東京都、マンション管理適正化指針を作成 修積金の設定、管理状況の情報開示など促す

政策動向

 東京都は、マンションの管理の適正化に関する指針(素案)を作成した。3月から施行した「東京におけるマンションの適正な管理の促進に関する条例」に基づき、管理組合が適正に管理する上で取り組むべきことを記載。管理不全を予防するための必須事項として修繕積立金の設定、大規模修繕工事の実施方法などを明確にしたほか、管理状況が市場の流通の際に評価されることを念頭に、管理組合の運営状況などの情報開示についても記載した。
 指針は、管理組合や管理会社、マンション管理士、分譲事業者などがマンションで果たす役割を定めている「マンション管理ガイドライン」を改定したもの。指針では、その中でも管理の主体となる管理組合が取り組むべき内容について、条例の内容も踏まえて規定した。
 管理不全を予防するための必須事項としては、管理組合の運営体制の整備や総会の開催、修繕積立金の設定などを挙げている。必須事項の中では、ガイドラインに記載のなかった管理者を選任する必要性も記載したほか、修繕積立金と大規模修繕工事に関してはガイドラインでの記載から大幅に加筆。修繕積立金については、マンションの維持保全の実態に応じ区分所有者が拠出すべき額と徴収方法を定めることが必要と明記するとともに、長期修繕計画に定められている修繕工事の実施に必要な金額を積み立てることが重要と盛り込んだ。長期修繕計画の見直しに合わせて積立方式の見直しも求めている。大規模修繕工事に関しては、マンションの実情に応じた最適な実施方法を検討することを求め、必要に応じて第三者的立場にある専門家によるアドバイスを受けるよう記載した。
 マンションの社会的機能を向上する取組には、防災対策、住環境の維持、コミュニティ形成で具体的に取り組むべきことを示している。このうち防災対策は、ガイドラインでも求めていた管理規約の整備についてより詳細に記載し「総会や理事会で意思決定ができない場合や緊急に専有部分に立ち入らなければならない事態が生じた場合」のルールの整備を求めた。標準管理規約で、緊急時に理事長が専有部分に立ち入ることができるとしている規定を踏まえたもので、避難などで区分所有者が確認できない際の早急な対応につなげる。

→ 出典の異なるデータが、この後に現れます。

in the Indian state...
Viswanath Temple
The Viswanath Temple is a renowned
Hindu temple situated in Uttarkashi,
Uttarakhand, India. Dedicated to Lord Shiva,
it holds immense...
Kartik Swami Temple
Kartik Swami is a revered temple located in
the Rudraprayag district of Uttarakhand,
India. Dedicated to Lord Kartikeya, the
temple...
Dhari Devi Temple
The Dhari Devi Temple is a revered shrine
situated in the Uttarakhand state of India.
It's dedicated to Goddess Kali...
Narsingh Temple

 その他重要な事項では、マンションに関する情報の開示について新規に規定している。条文では、管理組合の運営状況や活動状況、財産状況といった情報について、売買の際に円滑に購入予定者などに提示するのが望ましいと盛り込んだ。マンション管理業協会を中心に管理状況が不動産流通市場で評価される仕組みが検討される点もにらみ、情報開示についても記載した。また、第三者管理の活用を念頭に置き外部専門家の活用に当たっての対応も新たに記載。利益相反等に注意し、業務委託や工事の発注に当たってルールを整備するよう求めたほか、外部専門家の判断ミスによる財産毀損に備えた賠償責任保険の加入も盛り込んでいる。このほか、2020年4月から管理状況届出制度の開始を予定しているのを踏まえ、届出書の提出や行政からの調査に対する協力も記載した。
適正な管理を行う上で重要な項目には、長期修繕計画の作成や適正な出納・会計処理、名簿の作成、マンションに関する記録の保管などを挙げた。ガイドラインで記載していた内容を概ね踏襲した。

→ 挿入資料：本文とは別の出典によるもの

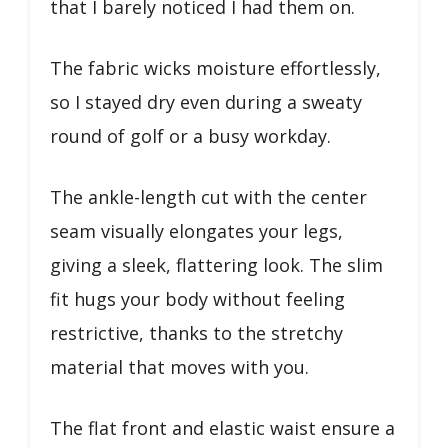
that I barely noticed I had them on.
The fabric wicks moisture effortlessly,
so I stayed dry even during a sweaty
round of golf or a busy workday.
The ankle-length cut with the center
seam visually elongates your legs,
giving a sleek, flattering look. The slim
fit hugs your body without feeling
restrictive, thanks to the stretchy
material that moves with you.
The flat front and elastic waist ensure a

 指針の作成は、7月に有識者や関係団体、自治体などを交えた「マンションの管理の適正化に関する指針に関する検討会」(座長・齊藤広子横浜市立大教授)を立ち上げて進めていた。素案は19日までパブリックコメントを受け付けており、意見を集約した上で10月にも検討会を開いて内容を修正し、運用に入る。
 指針の作成のほか、マンション管理ガイドラインについても年度内に改正する予定。またストックの再生についても指針を定めるべく「良質なストックの形成促進計画」の改正作業も進める。別途検討会を立ち上げて検討し、年度内にまとめる方針だ。